━━━━━ TASK INPUT ━━━━━

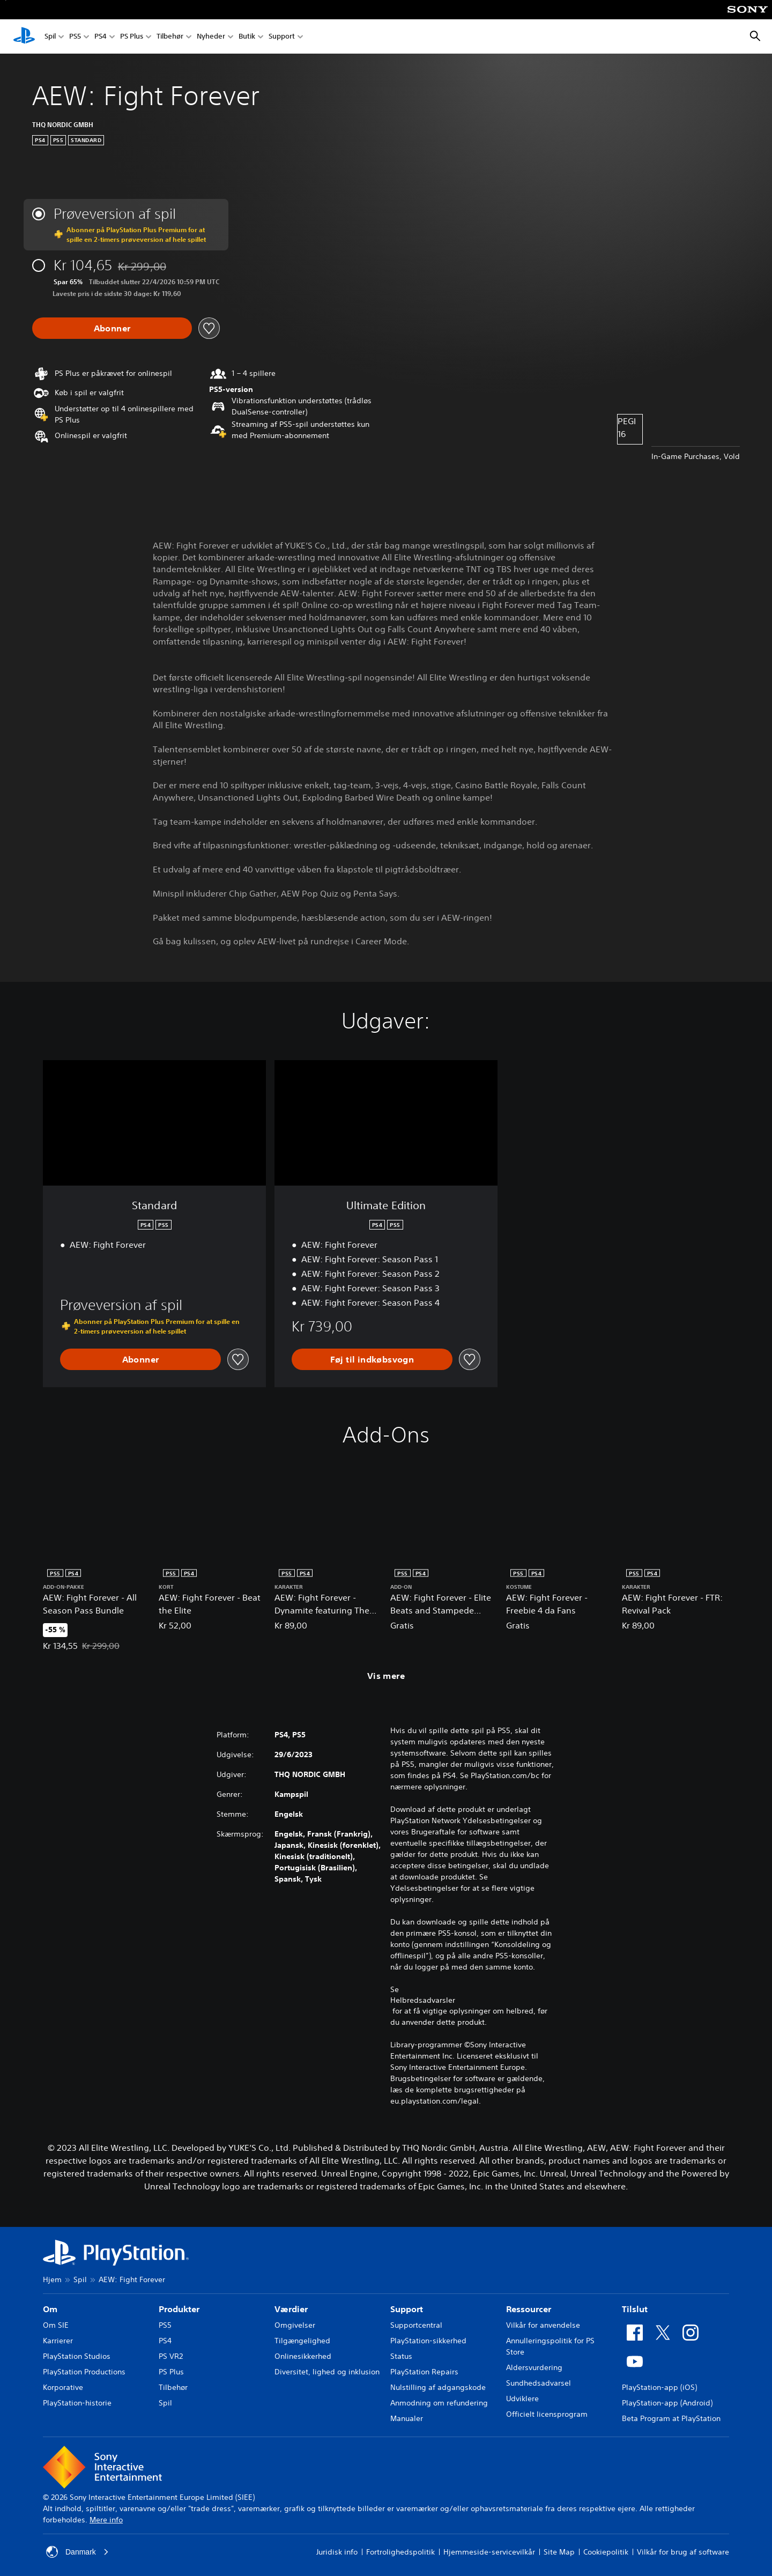 This screenshot has height=2576, width=772. What do you see at coordinates (327, 2372) in the screenshot?
I see `Diversitet, lighed og inklusion` at bounding box center [327, 2372].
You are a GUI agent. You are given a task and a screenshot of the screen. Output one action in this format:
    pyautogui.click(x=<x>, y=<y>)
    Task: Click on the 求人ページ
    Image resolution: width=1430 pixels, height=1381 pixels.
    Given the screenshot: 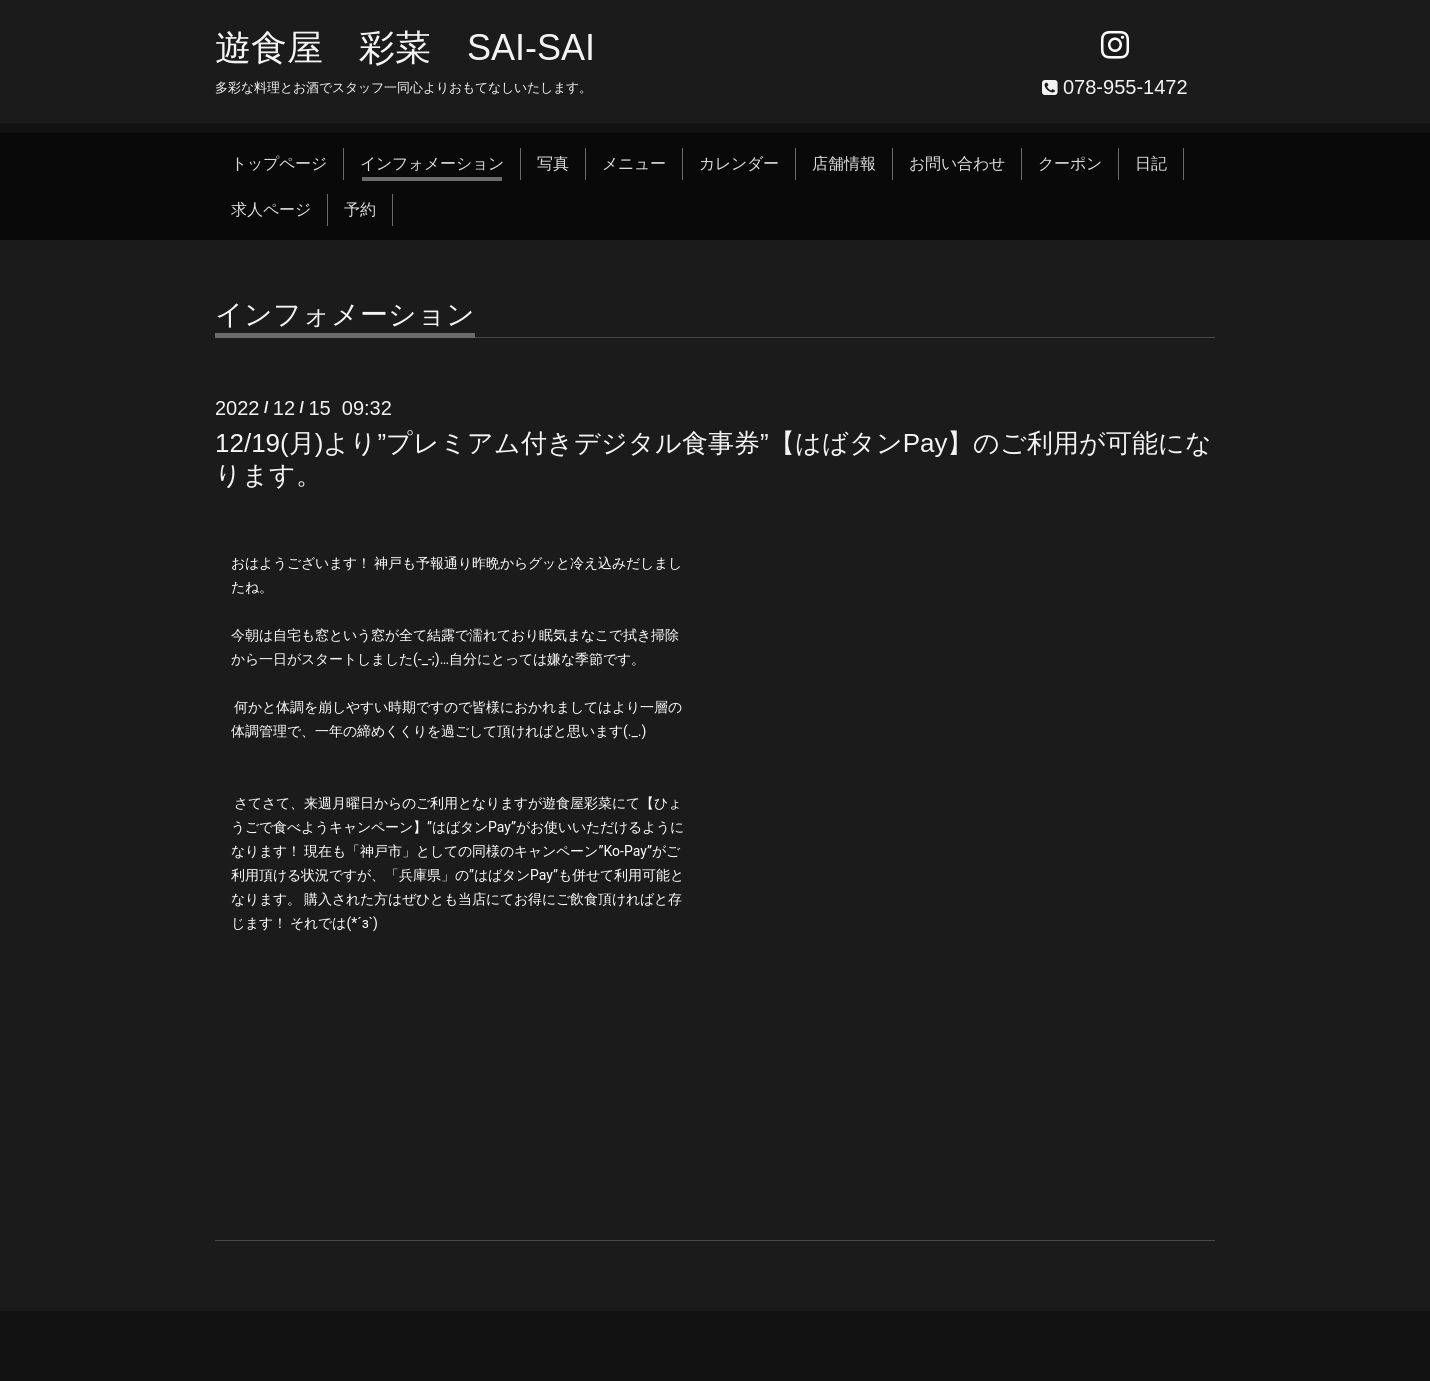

━━━━━

Quote exactly the lines from the line that contains "Image resolution: width=1430" through the last line of the listing, please, leaving out all pictures.

→ **EXERCISE SOLUTION**:
    Image resolution: width=1430 pixels, height=1381 pixels.
    Given the screenshot: 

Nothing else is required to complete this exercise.